Autre matière « cornée », le bois de cerf. Sa surface est généralement laissée telle quelle, pour apporter un brin de naturel, façon « chasse, pêche, nature et traditions ». On en trouve un peu sur les vestes autrichiennes. A part le corne et l’acétate, il existe aussi des boutons en corozo. Si j’ai bien compris, c’est une pulpe solidifiée du fruit d’un palmier particulier. Cette matière est parfois appelée ivoire végétale. Elle est d’un usage ancien en Amérique centrale. Les allemands importèrent le goût des boutons en corozo sur le vieux continent au siècle dernier. L’avantage est que le corozo peut se teindre. Son apparence est assez unie.

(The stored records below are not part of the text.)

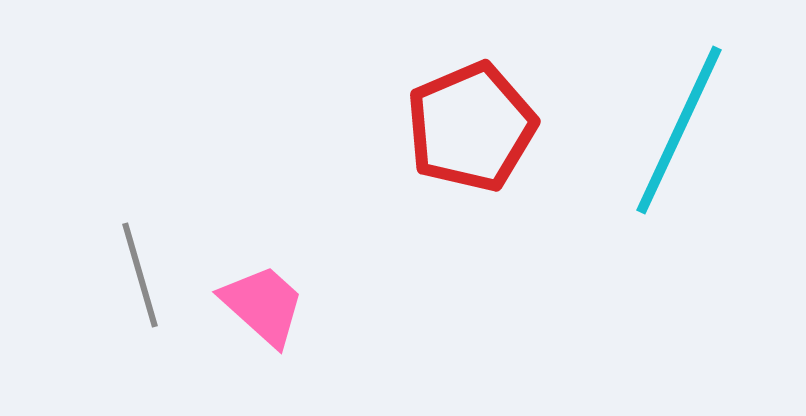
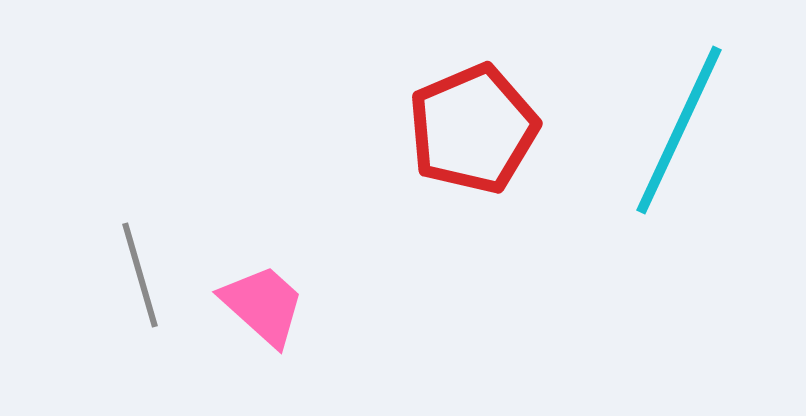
red pentagon: moved 2 px right, 2 px down
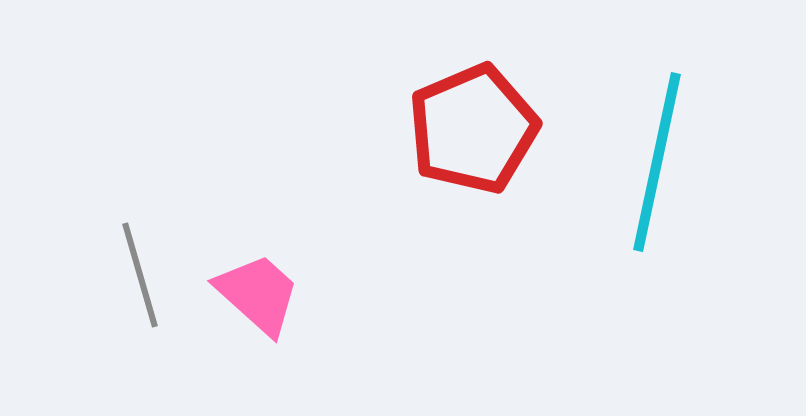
cyan line: moved 22 px left, 32 px down; rotated 13 degrees counterclockwise
pink trapezoid: moved 5 px left, 11 px up
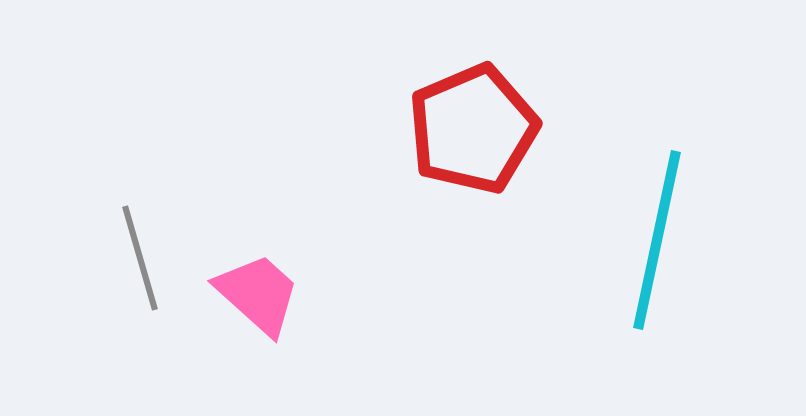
cyan line: moved 78 px down
gray line: moved 17 px up
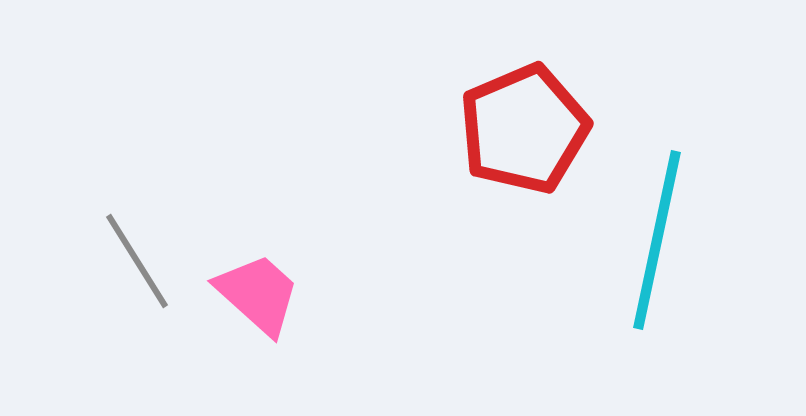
red pentagon: moved 51 px right
gray line: moved 3 px left, 3 px down; rotated 16 degrees counterclockwise
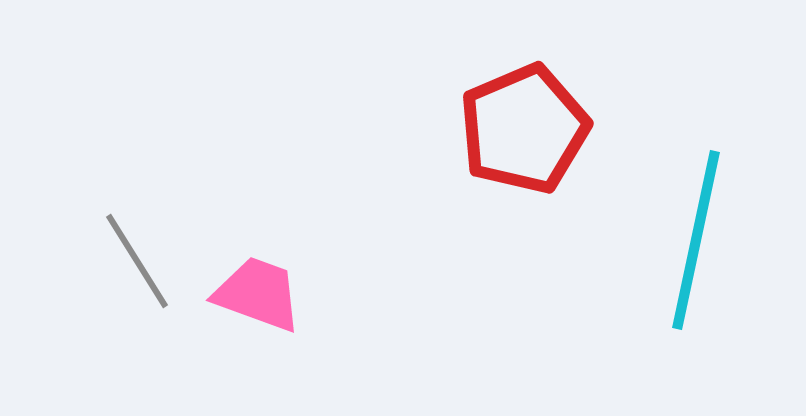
cyan line: moved 39 px right
pink trapezoid: rotated 22 degrees counterclockwise
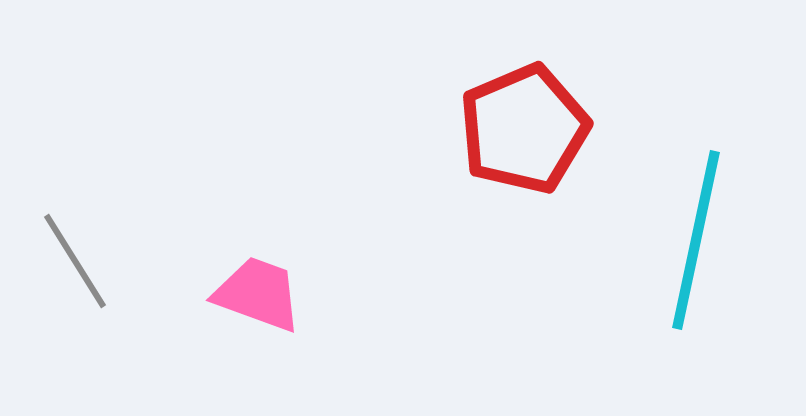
gray line: moved 62 px left
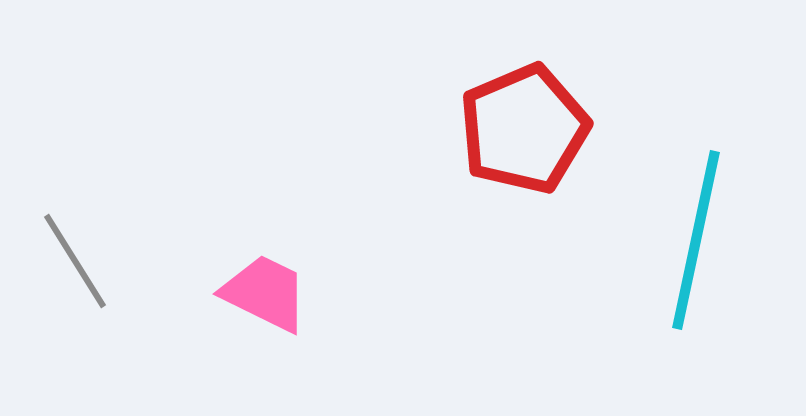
pink trapezoid: moved 7 px right, 1 px up; rotated 6 degrees clockwise
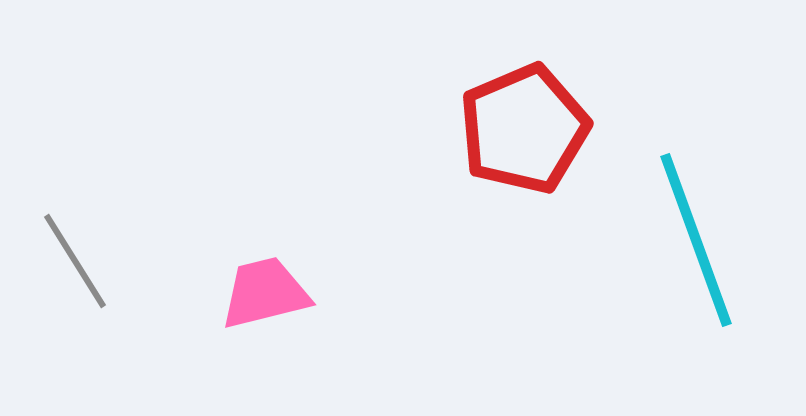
cyan line: rotated 32 degrees counterclockwise
pink trapezoid: rotated 40 degrees counterclockwise
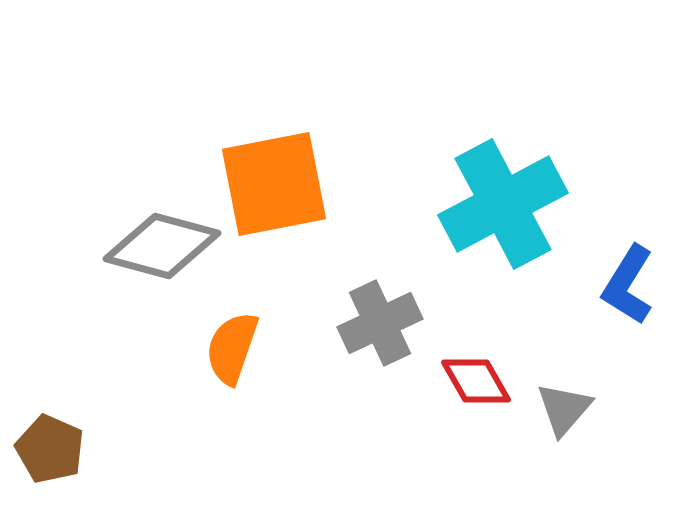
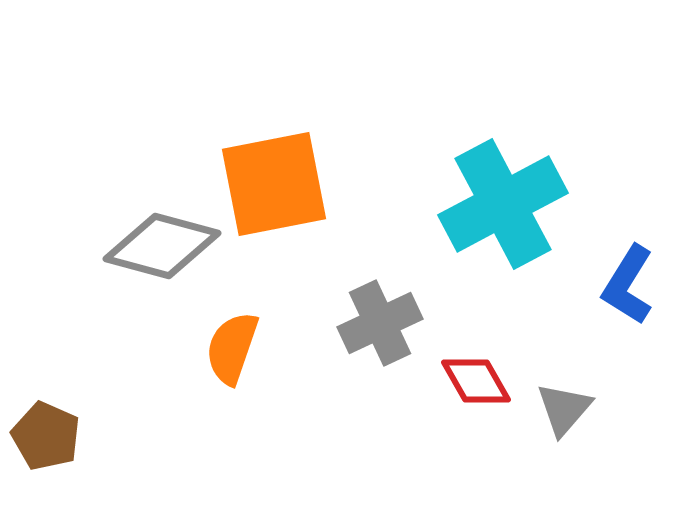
brown pentagon: moved 4 px left, 13 px up
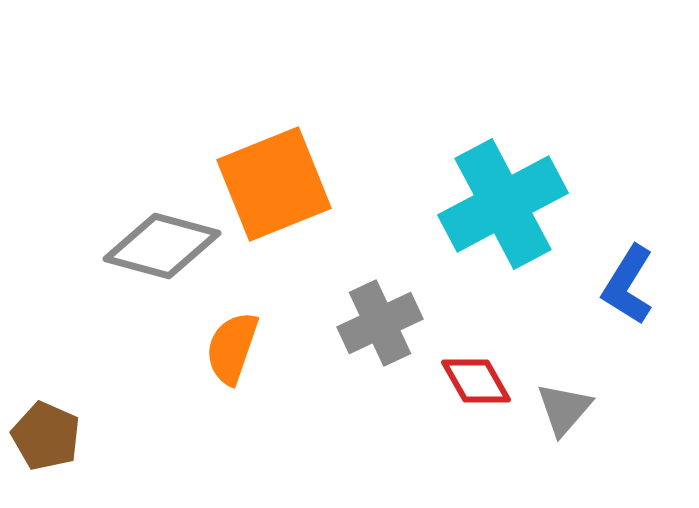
orange square: rotated 11 degrees counterclockwise
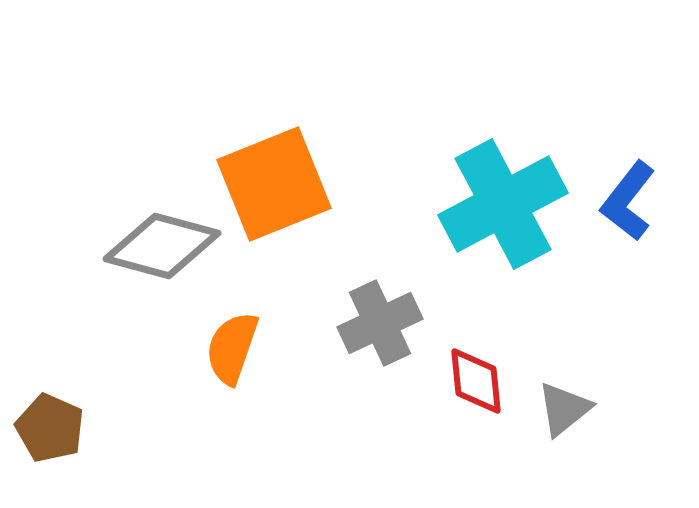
blue L-shape: moved 84 px up; rotated 6 degrees clockwise
red diamond: rotated 24 degrees clockwise
gray triangle: rotated 10 degrees clockwise
brown pentagon: moved 4 px right, 8 px up
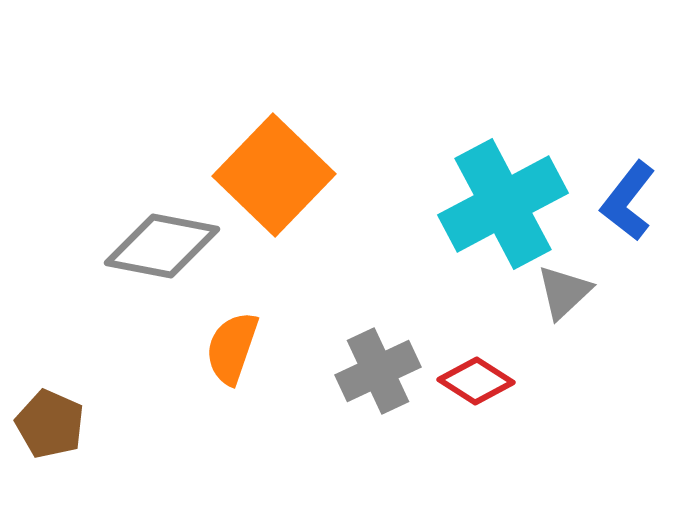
orange square: moved 9 px up; rotated 24 degrees counterclockwise
gray diamond: rotated 4 degrees counterclockwise
gray cross: moved 2 px left, 48 px down
red diamond: rotated 52 degrees counterclockwise
gray triangle: moved 117 px up; rotated 4 degrees counterclockwise
brown pentagon: moved 4 px up
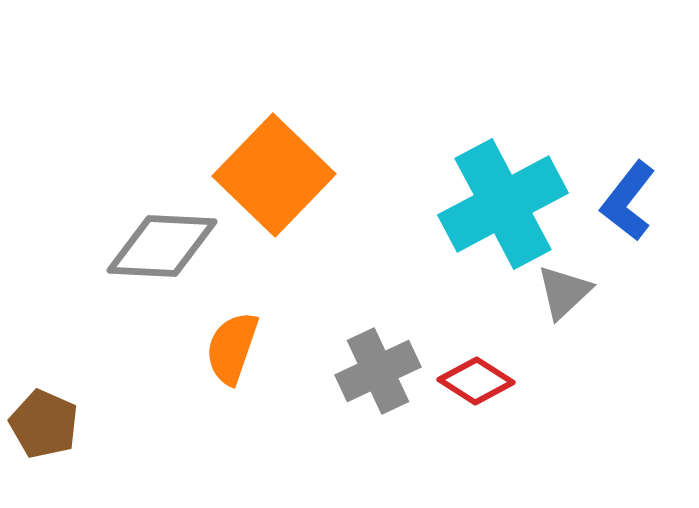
gray diamond: rotated 8 degrees counterclockwise
brown pentagon: moved 6 px left
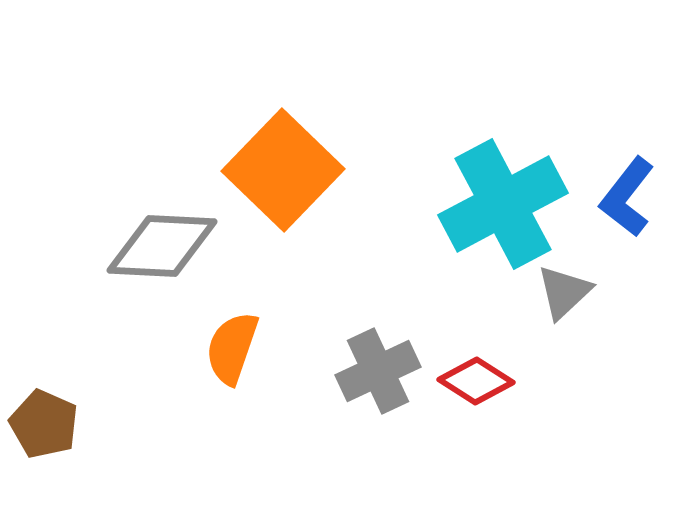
orange square: moved 9 px right, 5 px up
blue L-shape: moved 1 px left, 4 px up
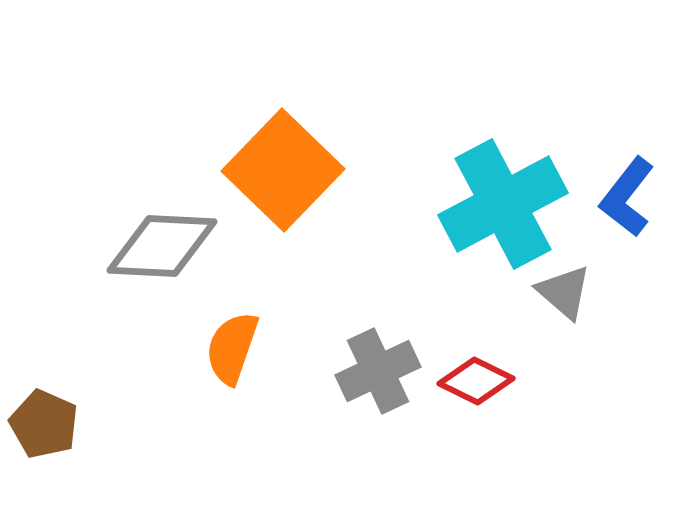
gray triangle: rotated 36 degrees counterclockwise
red diamond: rotated 6 degrees counterclockwise
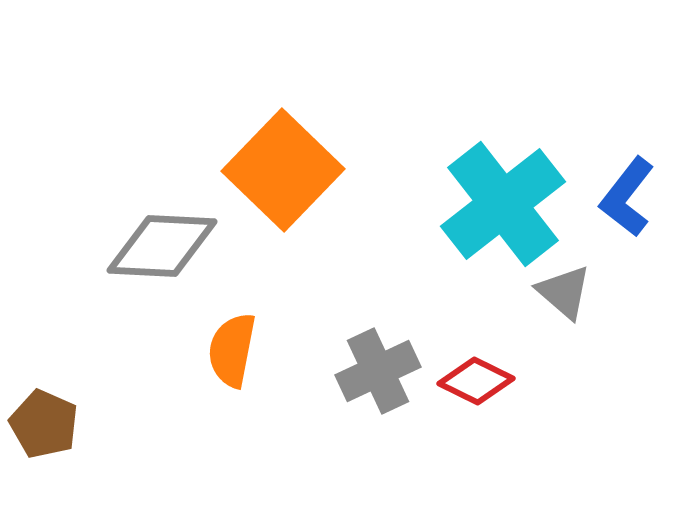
cyan cross: rotated 10 degrees counterclockwise
orange semicircle: moved 2 px down; rotated 8 degrees counterclockwise
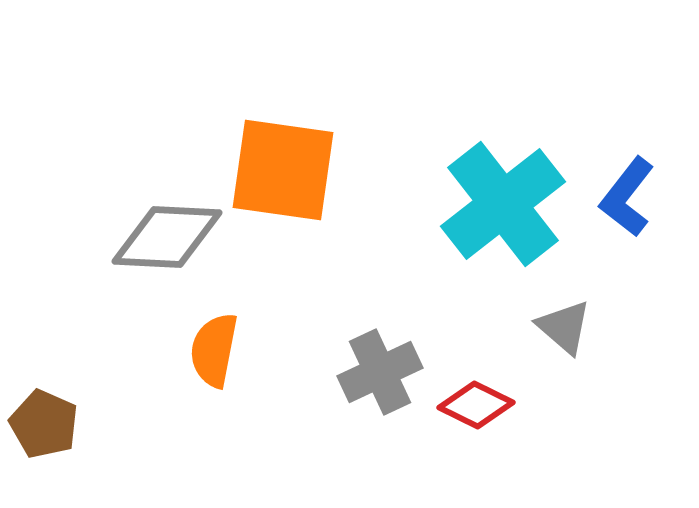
orange square: rotated 36 degrees counterclockwise
gray diamond: moved 5 px right, 9 px up
gray triangle: moved 35 px down
orange semicircle: moved 18 px left
gray cross: moved 2 px right, 1 px down
red diamond: moved 24 px down
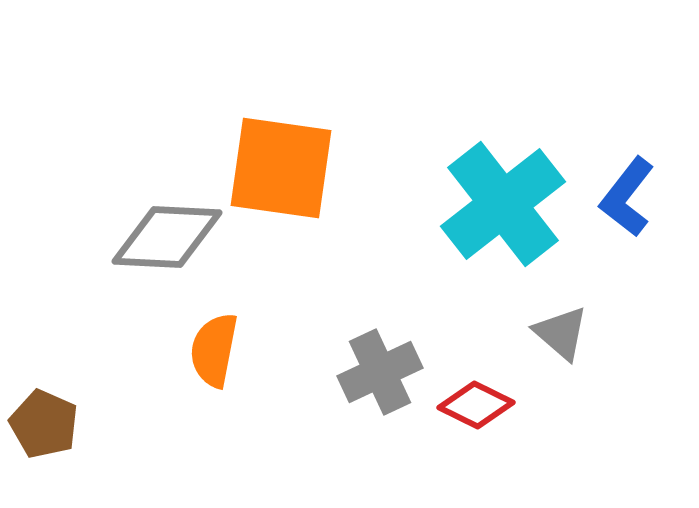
orange square: moved 2 px left, 2 px up
gray triangle: moved 3 px left, 6 px down
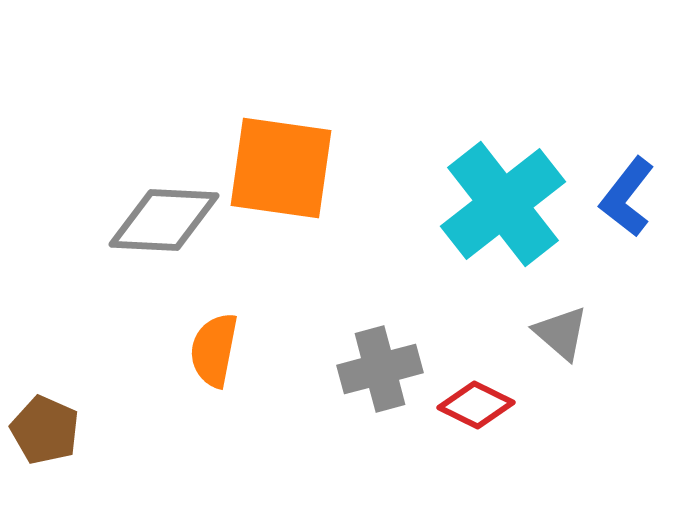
gray diamond: moved 3 px left, 17 px up
gray cross: moved 3 px up; rotated 10 degrees clockwise
brown pentagon: moved 1 px right, 6 px down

Or du corozo, de l’acétate et de la corne, il y a aussi le bête plastique, et les polyesters dérivés. La réserve de possibilité est infinie alors. La mélamine en poudre pressée est aussi utilisée. Dans cette petite vidéo de 10min, toutes les possibilités sont présentées! Édifiant et amusant :

Le bon bouton de cuir tressé, façon Ralph Lauren n’est plus très à la mode. Trop 70’s ? Les vieilles dames aiment en coudre à leurs vieux maris, car ils sont faciles à coudre pour elles, et facile à manipuler pour eux. Cet argumentaire est aussi valable pour les mamans envers leurs enfants. James Darween dans Le Chic Anglais dit que jamais les anglais n’ont utilisé ce bouton, qui est une invention des américains de la côte Est pour se donner un air d’aristocratie anglaise.

Sur les chemises, la nacre se fait rare. Car elle est encore plus friable que la corne. Je n’ai jamais transigé sur ce point dans mon échoppe. Je les vends sur mesure pour 100€, et je reste fidèle à la nacre. Toutefois, j’ai déjà vu des clients revenir après le pressing, et me présenter des boutons tout dépolis. Complètement ruinés… Je le constate un peu sur mes chemises aussi. Les boutons perdent de leur superbe. Les détergeant sont trop forts à mon avis. La nacre provient de très gros coquillages, et parait-il que la « mother of pearl » australienne est la meilleure ! Voici ci-dessous l’imposant coquillage dans lequel sont débités nos jolis petits boutons.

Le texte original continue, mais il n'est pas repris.